Лэнфилд кивнул, сжал плечо Трейси:
– Это чистая формальность.
И вот теперь Трейси стоял в подвальном помещении городской больницы, такого нового и красивого комплекса зданий (горожане им очень гордились), что, казалось, здесь не должно быть места болезням и смертям.
– Вот почему я не хотел, чтобы вы видели, сынок, – и Лэнфилд откинул простыню.

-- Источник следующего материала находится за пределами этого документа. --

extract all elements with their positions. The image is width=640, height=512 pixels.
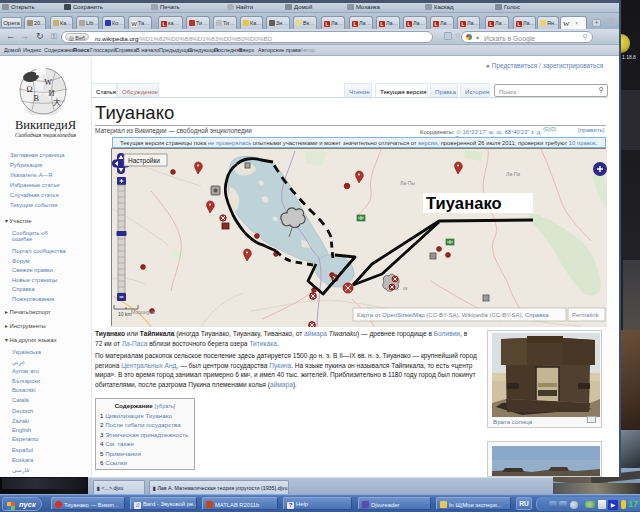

Трейси предполагал, что знает, что его ждет. Но он ошибся. Он словно окаменел, увидев это. И Лэнфилд был прав: ничто не позволяло думать, что эта груда истерзанных костей и плоти когда-то была Мойрой Монсеррат. Тот, кто сотворил с ней такое, превратил ее в ничто, в предмет ночных кошмаров.
Он снова услышал ее голос: «Не знаю как и благодарить тебя за то, что ты позволил мне здесь пожить». И хрипло произнес:
– Спасибо, шеф.
– Одну минуточку. Я тоже хотел бы взглянуть. Они обернулись на голос и увидели в дверях коренастую фигуру сержанта Туэйта.
– А вы какого черта здесь делаете? – свирепо спросил Трейси.